### What needs to be done
Leaving out the images, please reproduce each line below exactly.

Records from a data source:

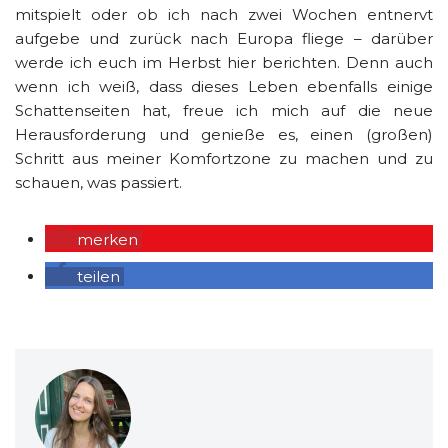
mitspielt oder ob ich nach zwei Wochen entnervt
aufgebe und zurück nach Europa fliege – darüber
werde ich euch im Herbst hier berichten. Denn auch
wenn ich weiß, dass dieses Leben ebenfalls einige
Schattenseiten hat, freue ich mich auf die neue
Herausforderung und genieße es, einen (großen)
Schritt aus meiner Komfortzone zu machen und zu
schauen, was passiert.
merken
teilen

### Written reply
mitspielt oder ob ich nach zwei Wochen entnervt
aufgebe und zurück nach Europa fliege – darüber
werde ich euch im Herbst hier berichten. Denn auch
wenn ich weiß, dass dieses Leben ebenfalls einige
Schattenseiten hat, freue ich mich auf die neue
Herausforderung und genieße es, einen (großen)
Schritt aus meiner Komfortzone zu machen und zu
schauen, was passiert.
merken
teilen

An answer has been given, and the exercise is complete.